Neuron’s icon is Einstein, who was thought to have had the best set of brain cells ever. Einstein is its moving figure for profound reasons. He was the embodiment of pure intellect and daring. His ideas were revolutionary at the time, and he challenged ancient prejudices and everyday experience. And they still have a galvanizing effect on popular imagination, proving that what may seem impossible or different at first will ultimately make sense.

"Neuron’s work will certainly not reverberate beyond its immediate milieu, as relativity did beyond science," Remigio enthuses, "but it will aim to surprise, at least, and make the ad-weary consumer thrilled during advertising intrusion, not arouse indifference to something as atrocious as Newtonian physics," she adds.

The Einstein inspiration has been captured in the following brand-sell, which could very well be a great piece of poetry:

Nothing is incredible,

Nothing is impossible,

Not everything should make sense.

If it’s crazy, illogical, mad, insane,

Maybe because nobody has done this before.

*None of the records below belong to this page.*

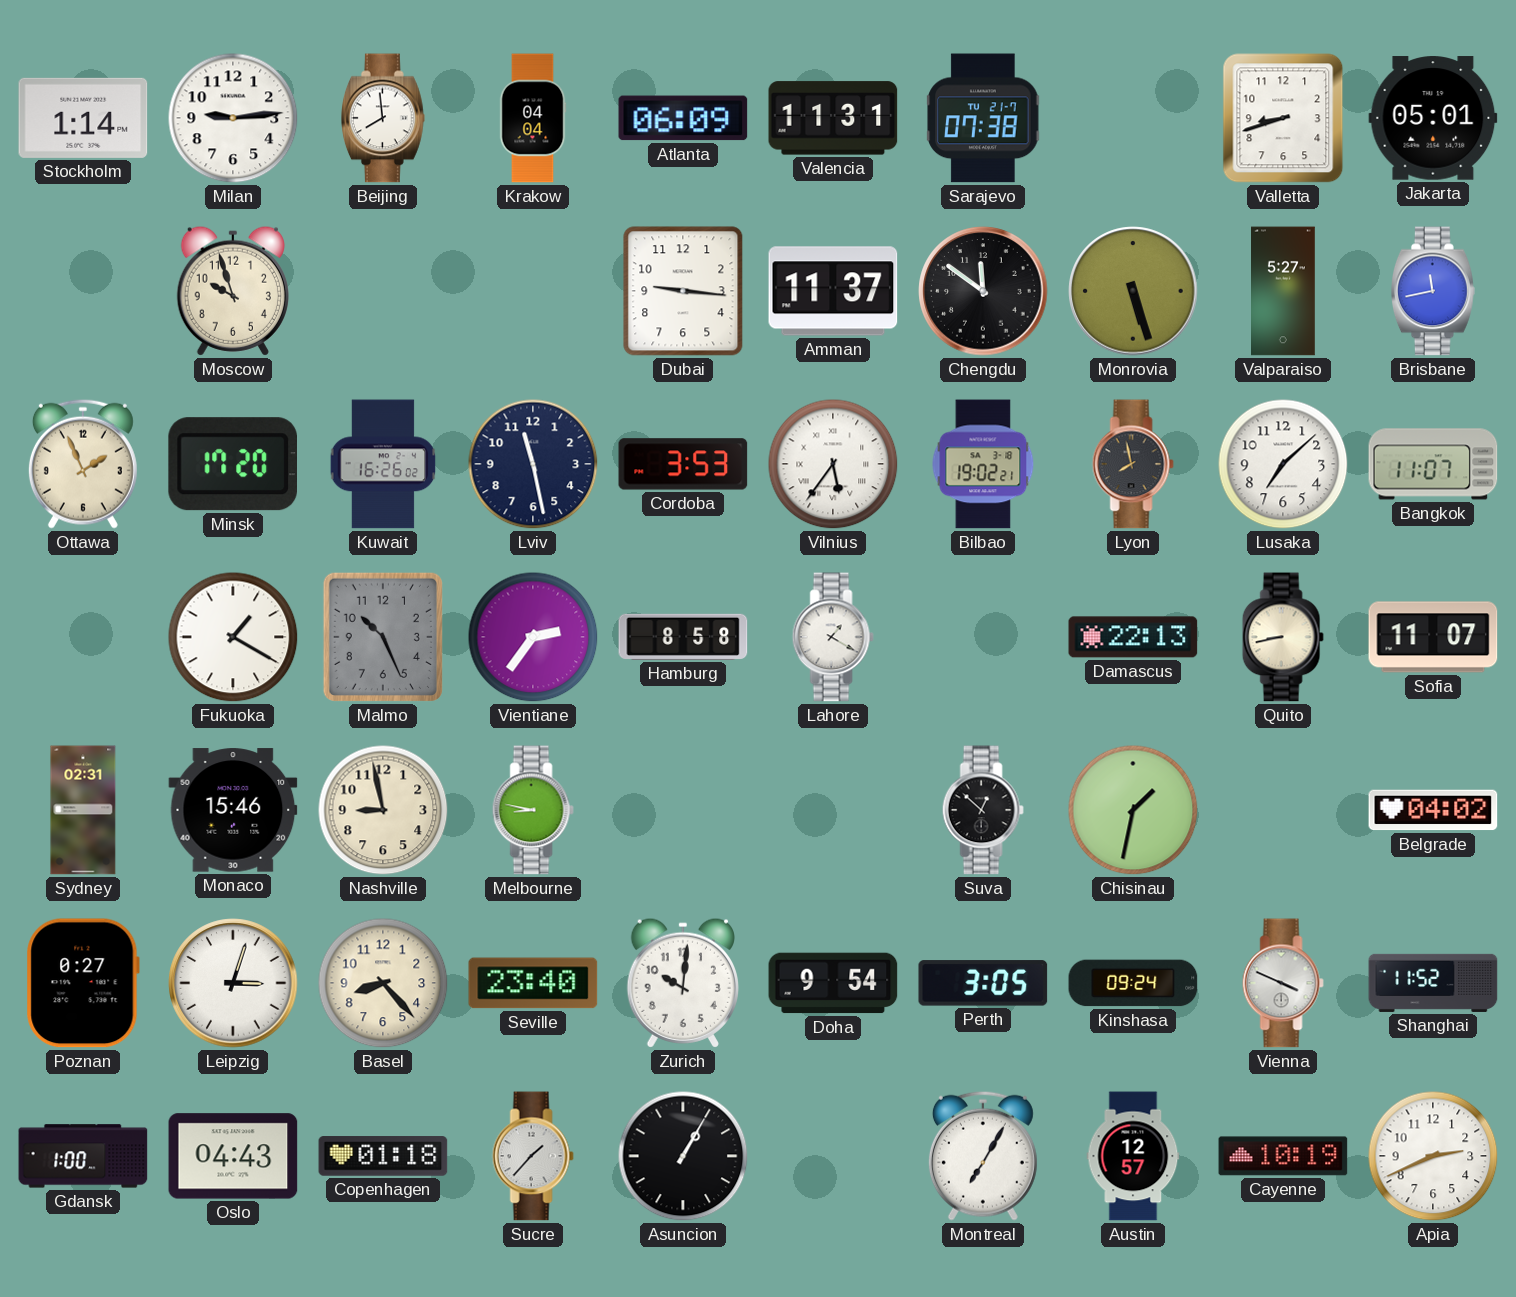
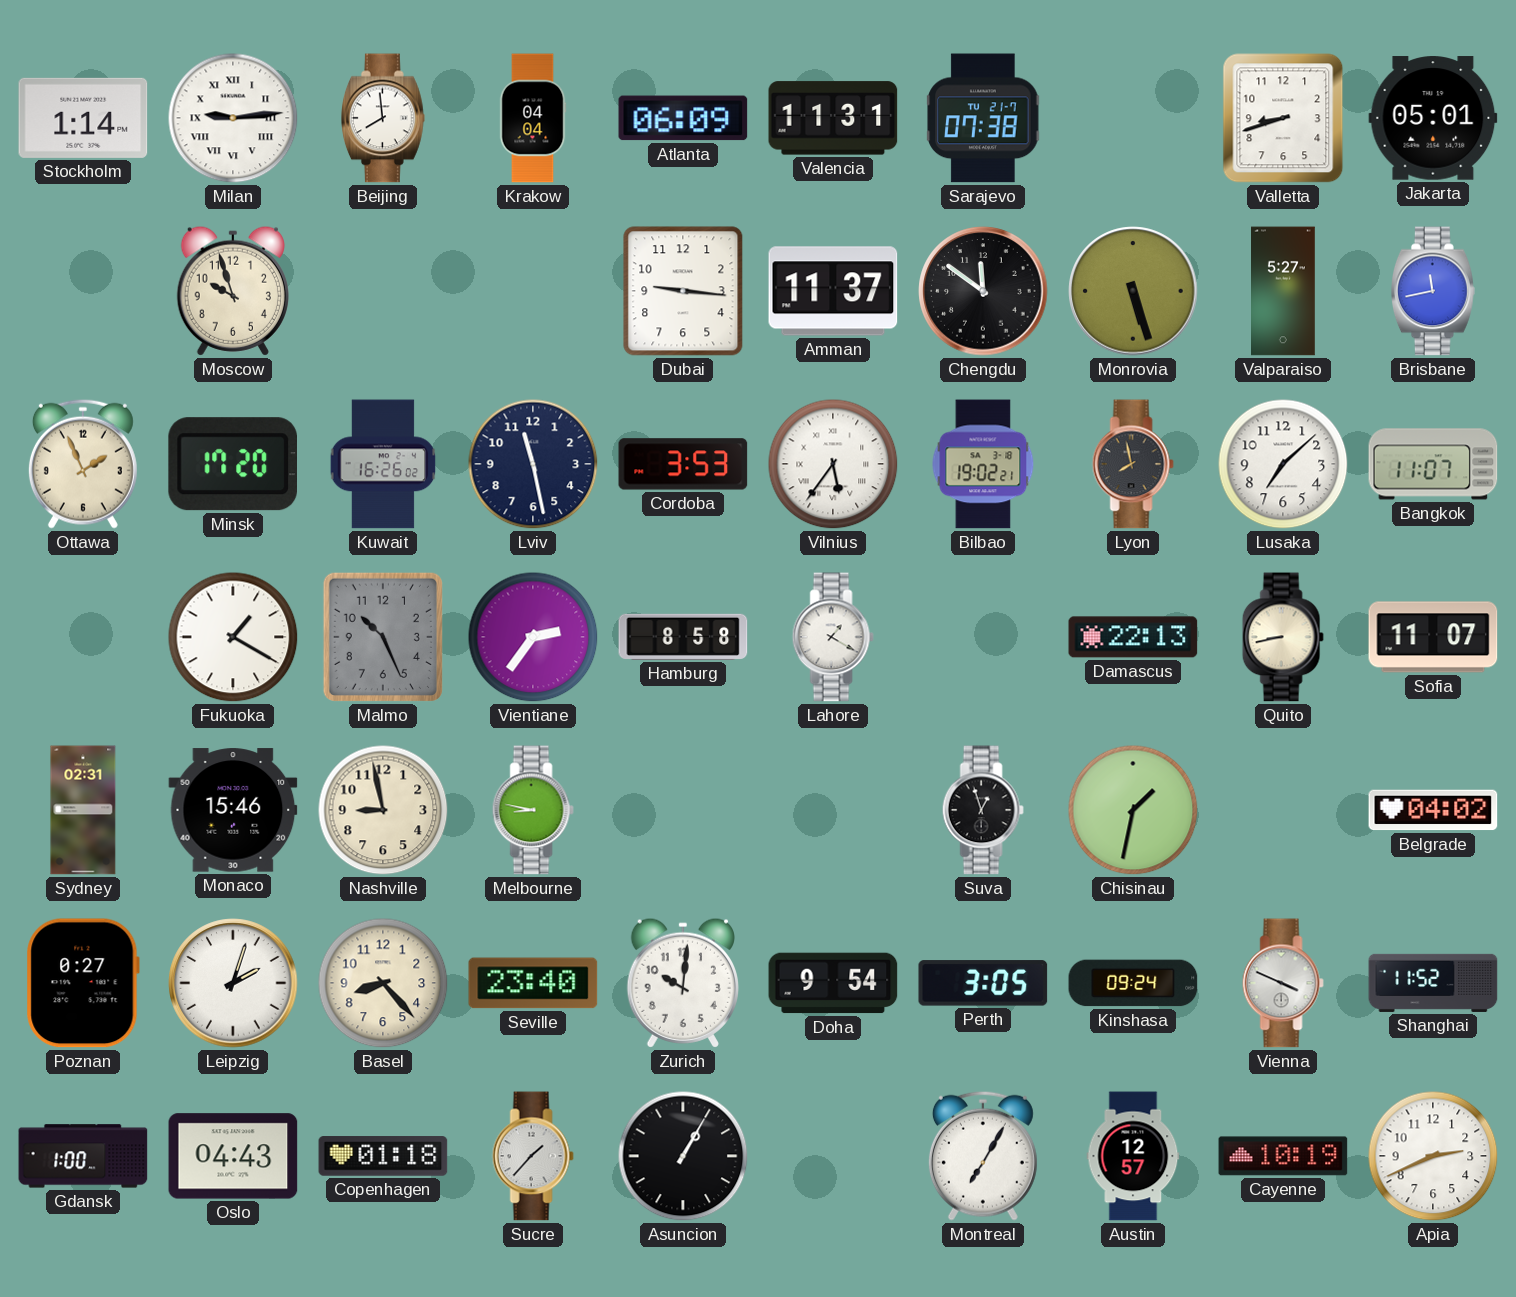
Milan numerals: Arabic -> Roman
Suva: 12:52 -> 12:57
Leipzig: 3:03 -> 2:03
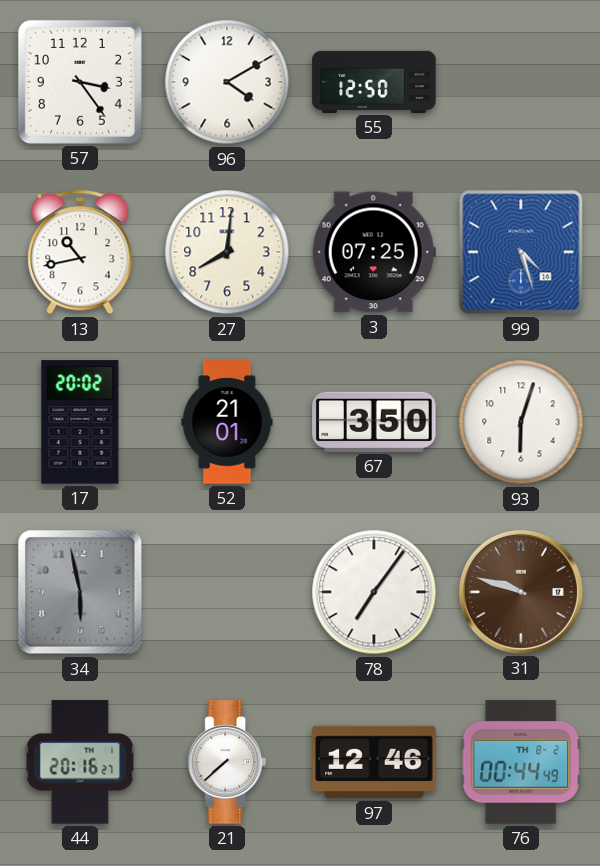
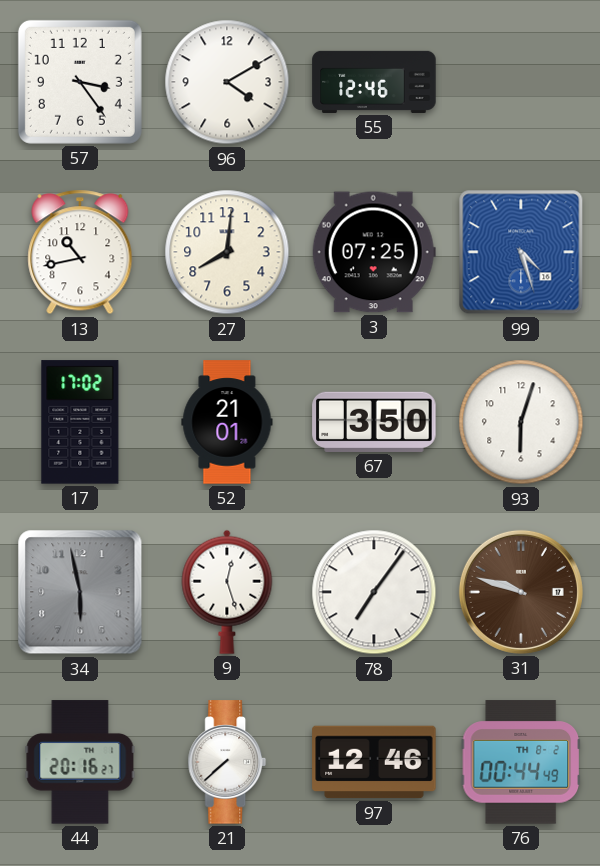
55: 12:50 -> 12:46
17: 20:02 -> 17:02
9: none -> 12:27
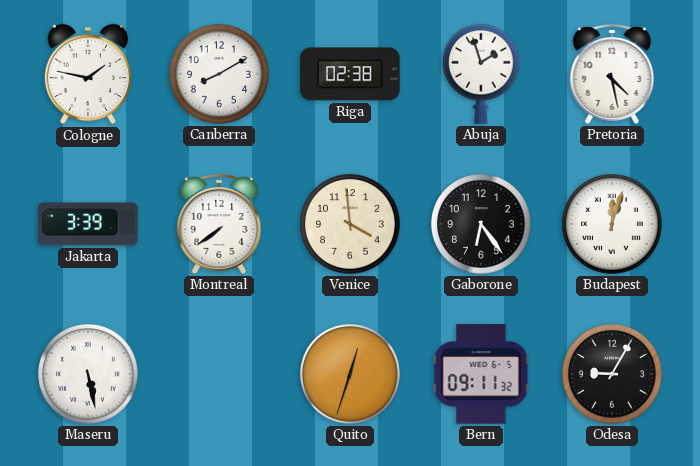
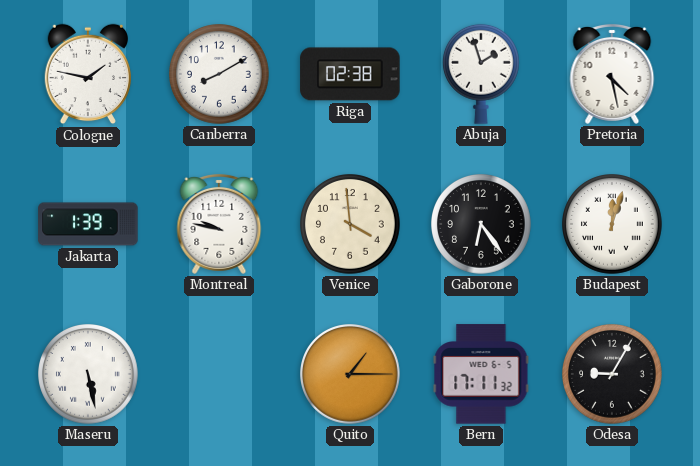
Jakarta: 3:39 -> 1:39
Montreal: 7:39 -> 9:47
Quito: 12:33 -> 1:15
Bern: 09:11 -> 17:11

Fear is the thing that kills,

And so we will walk where angels fear to tread.

Brilliance can be lonely. So what.

The brain is not programmed to be predictable,

sensible, and sane at all levels.

We use a fourth of our brain.

Imagine if we use all of it.

There are more neurons in our brain

Than there are stars in the Milky Way.

So there’s no stopping of brilliant ideas.

Neuron won’t quit.


Neuron as a new player is playing a different riff that its customers are willing to hear. It’s a strategy that other new entrants in any market must do. The second mouse needs more than luck to get the cheese. It needs to be a keen observer of the market, asking hard questions like, "What is it that the first players haven’t done yet, or have ignored?" "Is there a niche in the market that’s open as a result of what the first has done or left out?"

There will always be room for new competitors. If you’re at a loss, learn from Al Ries. Or, perhaps, any second child.